Credit decisions and line of credit

Credit–Scoring Systems

Quantitative approaches have been developed to estimate the ability of businesses to service credit granted to them; however, the final decision for most companies extending trade credit (credit granted from one business to another) rests on the credit analyst’s judgment in evaluating available information. Strictly numerical evaluation have been successful in determining the granting of credit to retail customers (consumer credit), where various characteristics of an individual are quantitatively rated and a credit decision is made on the basis of the total score. The plastic credit cards many of us hold are often given out on the basis of credit scoring system in which such things as occupation, duration of employment, home ownership, years of residence, and annual income are taken into account. Numerical rating systems are also being used by some companies extending trade credit. With the overall growth of trade credit, a number of companies are finding it worthwhile to use numerical credit scoring systems to identify clearly unacceptable and acceptable applicants. Credit analysts can then devote their energies to evaluating marginal applicants.

Credit Decision and Line of Credit

Once the credit analysts has marshaled the necessary evidence and analyzed it, a decision must be reached about the disposition of the account. In an initial sale, the first decision to be made is whether or not to ship the goods and extend credit. If repeat sales are likely, the company will probably want to establish procedures so that it does not have to fully evaluate the extension of credit each time an order is received. One means of streaming the procedure is to establish a line of credit for an account. A line of credit is a maximum limit on the amount the firm will permit to be owed at any time. In essence, it represents the maximum risk exposure that the firm will allow to undergo for an account. The establishment of a credit line streamlines the procedure for shipping goods, but the line must be reevaluated on a regular basis to keep abreast of developments in the account. What was a satisfactory risk exposure today may be more or less satisfactory a year from today. Despite comprehensive credit procedures there will always be special cases that must be dealt with individually. Here a firm can streamline the operation by defining responsibilities clearly.
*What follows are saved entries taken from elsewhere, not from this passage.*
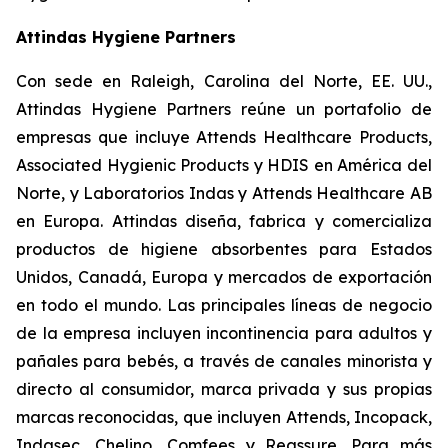
Attindas Hygiene Partners
Con sede en Raleigh, Carolina del Norte, EE. UU.,
Attindas Hygiene Partners reúne un portafolio de
empresas que incluye Attends Healthcare Products,
Associated Hygienic Products y HDIS en América del
Norte, y Laboratorios Indas y Attends Healthcare AB
en Europa. Attindas diseña, fabrica y comercializa
productos de higiene absorbentes para Estados
Unidos, Canadá, Europa y mercados de exportación
en todo el mundo. Las principales líneas de negocio
de la empresa incluyen incontinencia para adultos y
pañales para bebés, a través de canales minorista y
directo al consumidor, marca privada y sus propias
marcas reconocidas, que incluyen
Attends, Incopack,
Indasec, Chelino, Comfees
y
Reassure
. Para más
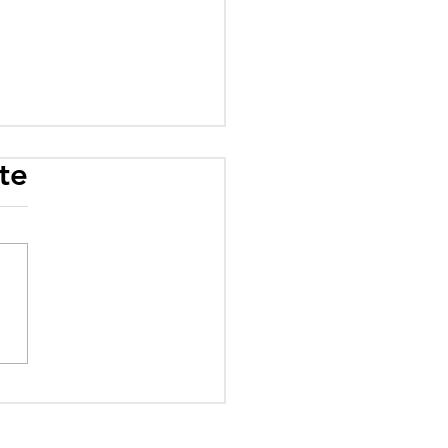
te
rogramme scolaire
 influence : quand
éologie prime sur le
ir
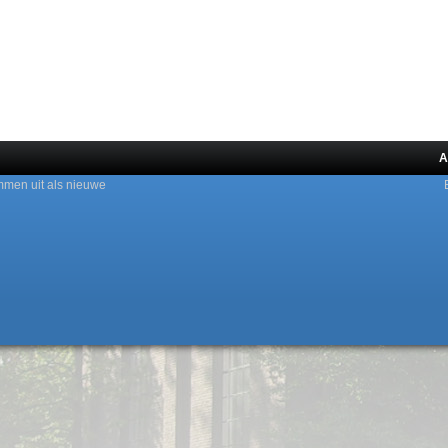
A
mmen uit als nieuwe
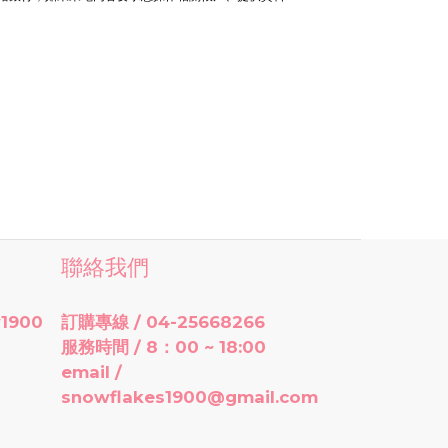
聯絡我們
1900
訂購專線 / 04-25668266
服務時間 / 8：00 ~ 18:00
email /
snowflakes1900@gmail.com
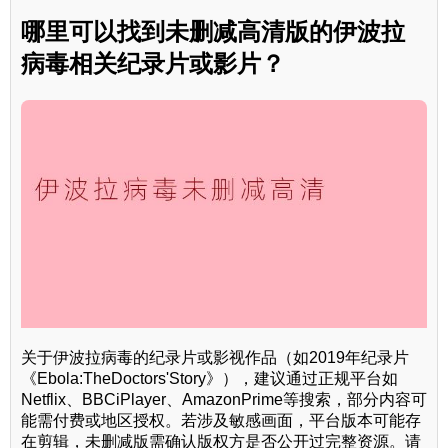
哪里可以找到未删减高清版的伊波拉
病毒相关纪录片或影片？
关于伊波拉病毒的纪录片或影视作品（如2019年纪录片
《Ebola:TheDoctors'Story》），建议通过正规平台如
Netflix、BBCiPlayer、AmazonPrime等搜索，部分内容可
能需付费或地区授权。若涉及敏感画面，平台版本可能存
在剪辑，未删减版需确认版权方是否公开过完整资源。请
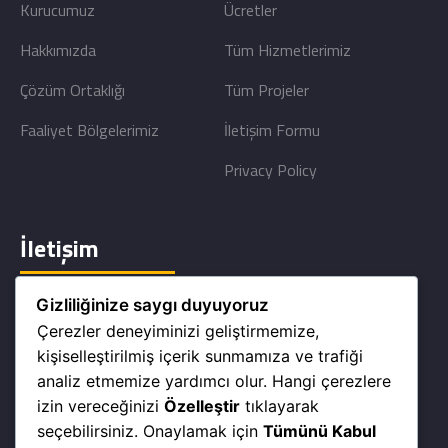
Kurucumuz
Ücretler
Hakkımızda
Tüm Hizmetlerimiz
Çözüm Ortaklığı
Tüm Projeler
Faaliyet Bölgelerimiz
İletişim Formu
Privacy Policy
İletişim
Gizliliğinize saygı duyuyoruz
Adalet mah. 2132/2 Sok. No:3 Kat:4 Ofis No:32 Bayraklı/
Çerezler deneyiminizi geliştirmemize,
İZMİR
kişiselleştirilmiş içerik sunmamıza ve trafiği
info@archmy.com
analiz etmemize yardımcı olur. Hangi çerezlere
izin vereceğinizi
Özelleştir
tıklayarak
+90 232 368 68 46
seçebilirsiniz. Onaylamak için
Tümünü Kabul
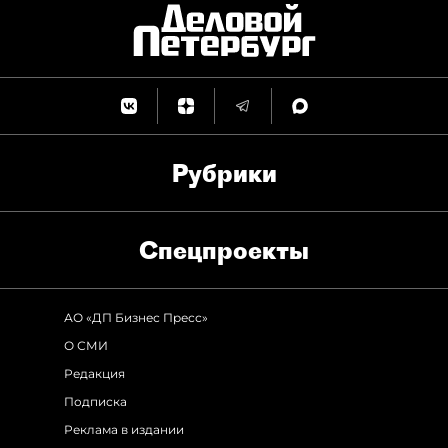
Рубрики
Спец­проекты
АО «ДП Бизнес Пресс»
О СМИ
Редакция
Подписка
Реклама в издании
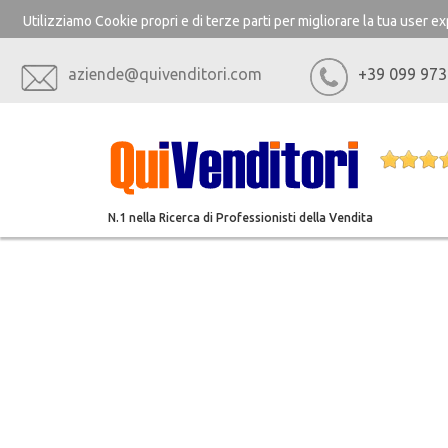
Utilizziamo Cookie propri e di terze parti per migliorare la tua user 
aziende@quivenditori.com
+39 099 973
N.1 nella Ricerca di Professionisti della Vendita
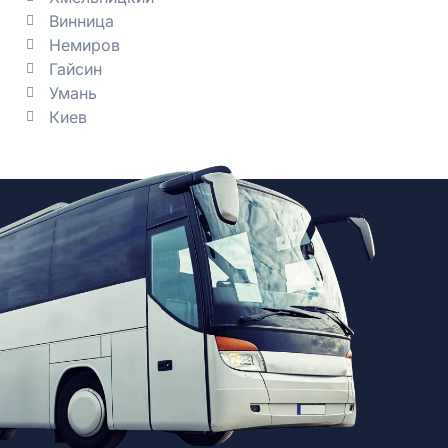
Винница
Немиров
Гайсин
Умань
Киев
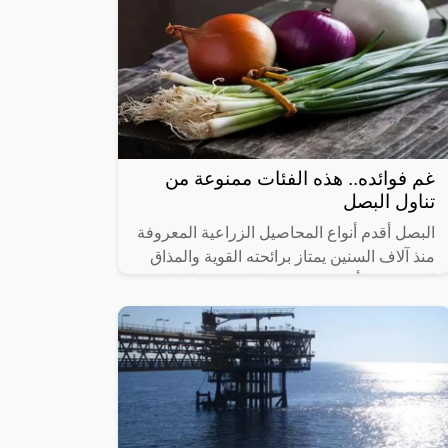
غم فوائده.. هذه الفئات ممنوعة من
تناول البصل
البصل أقدم أنواع المحاصيل الزراعية المعروفة
منذ آلاف السنين يمتاز برائحته القوية والمذاق
المميز. كما أنه مصدر غني بالكثير من العناصر
الغذائية الهامة للجسم.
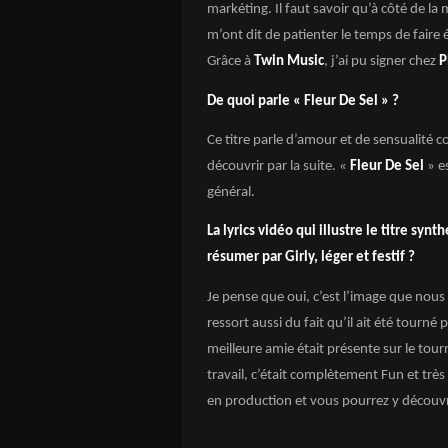
markéting. Il faut savoir qu’à côté de la 
m’ont dit de patienter le temps de faire 
Grâce à
Twin Music
, j’ai pu signer chez
P
De quoi parle « Fleur De Sel » ?
Ce titre parle d’amour et de sensuali
découvrir par la suite. «
Fleur De Sel
» es
général.
La lyrics vidéo qui illustre le titre synt
résumer par Girly, léger et festif ?
Je pense que oui, c’est l’image que nous
ressort aussi du fait qu’il ait été tourné 
meilleure amie était présente sur le tour
travail, c’était complètement Fun et très 
en production et vous pourrez y découvri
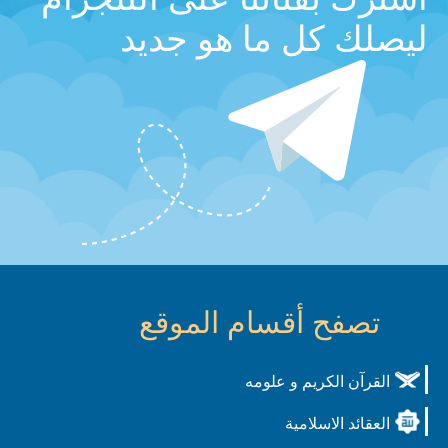
ليصلك كل ما هو جديد
تصفح أقسام الموقع
القرآن الكريم و علومه
العقائد الاسلامية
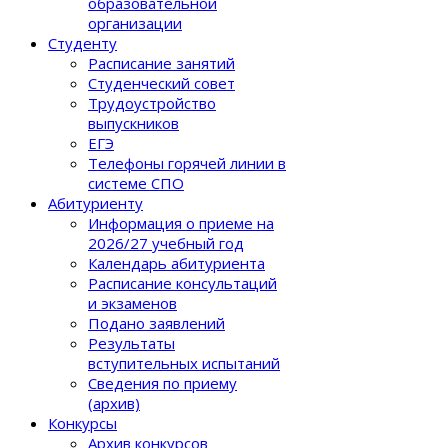
образовательной
организации
Студенту
Расписание занятий
Студенческий совет
Трудоустройство
выпускников
ЕГЭ
Телефоны горячей линии в
системе СПО
Абитуриенту
Информация о приеме на
2026/27 учебный год
Календарь абитуриента
Расписание консультаций
и экзаменов
Подано заявлений
Результаты
вступительных испытаний
Сведения по приему
(архив)
Конкурсы
Архив конкурсов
Outsourcing Credit and Collections

The entire credit/collection function can be outsourced (i.e. subcontracted to an outside firm). A number of third-party companies offer complete or partial services to corporations. Credit scoring system, together with other information, are used in deciding whether credit will be granted. Ledger accounts are maintained, payments processed, and collection efforts on tardy accounts are initiated. As with the outsourcing of any business function, it often comes down to a question of core competence. Where such internal competency does not exist or is inefficient, the decision even for large companies may be to buy the service on the outside. For small and medium-sized companies, credit and collections may simply prove too costly to do on one’s own.